Hmmmm….firefighting to save the south east wing of a stately home which her ilk has been systematically pillaging and torching for four decades (?)
Listening to the debate in parliament yesterday was depressing. There was mention of:
Leaving without paying anything to the EU (so the UK doesn’t care about its obligations to other countries now?)
Exiting the backstop unilaterally (It’s not a backstop then is it)
Surrender to foreign powers (give me strength)
I would be happier (not happy, but happier) if I thought all of this was just posturing, but it seems that some of our MPs really are dim enough to believe this stuff!
I regret that they are that stupid
Channel 4 was in Wales tonight.
The highlight of an interview with a number of ‘real people’ was a mad as a hatter vicar extolling the virtues of the Prime Minister. But what really caught my attention was a young woman who said that she felt that the most disappointing thing she was seeing was a lack of confidence in Britain and that somehow we couldn’t make it alone.
I hear a lot of this. But we’ve never been alone. Even in WWII we had support. And there is no way we could have been on the winning side without that help.
What changed after two world wars though was that we lost the vestiges of our empire and became a truly very small country still trying to punch above its weight.
People who talk of taking us back to a time similar to the Empire are just deluded.

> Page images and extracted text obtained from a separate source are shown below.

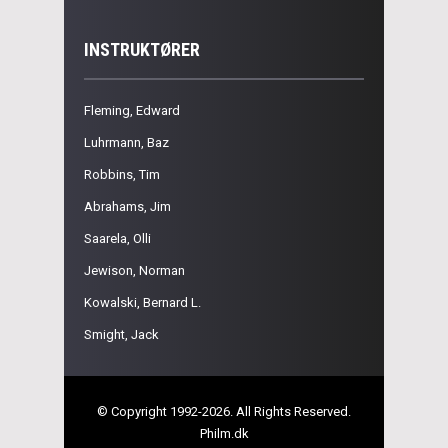
INSTRUKTØRER
Fleming, Edward
Luhrmann, Baz
Robbins, Tim
Abrahams, Jim
Saarela, Olli
Jewison, Norman
Kowalski, Bernard L.
Smight, Jack
© Copyright 1992-2026. All Rights Reserved.
Philm.dk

The future has been here for a long time already and it is going to be more salient. The truth is that in the future there will have to be more interdependence and perhaps less competition and more co-operation between nations as resources come under pressure. And you need to be part of a bigger trading block to be safe in such a world. You need to be a member of a gang.
But still, far too many of we Brits end up falling in love with the England in our history thinking that we can relive it. We can’t OK? Those days have gone. It’s over. Britain was Globalisation once. But not now.
For God’s sake I say, wake up and smell the coffee.
We need friends and even enemies we can safely disagree with.
That is what we need going forward.
That is the now, and the future.
Agreed
PSR – Watched the same programme with my wife and daughter. There was another nutter as well as the vicar (do they pick them especially?) but it was the young woman who baffled us all, especially my daughter. What kind of a bubble must she have grown up and live in? How do these kinds of isolationist views get formed and reinforced?
I can understand the nostalgia in an older generation though the ones I know who actually fought in the war were all Remain. They understood the significance of the EU for peace. I can empathise with the so called left behind whilst believing that they are shooting at entirely the wrong target (EU rather than Tories). I’ll still question why those in major cities such as Bristol or London who live with Poverty and housing as bad as anywhere did not choose to blame their problems on an ‘other’.
But to find those dreams of Empire and Britain rules the world coming from from younger folk… As others have said, maybe some lessons need to learned and from that a degree of humility. I fear the opposite as we are seeing already – ever more blame being helped on others, be they at home or abroad. Whilst the real causes continue to be ignored and avoided.
On a positive note, great to see Amelia Gentleman and Carole Cadwalladr being rewarded for their great work on Windrush and the corruption behind the referendum.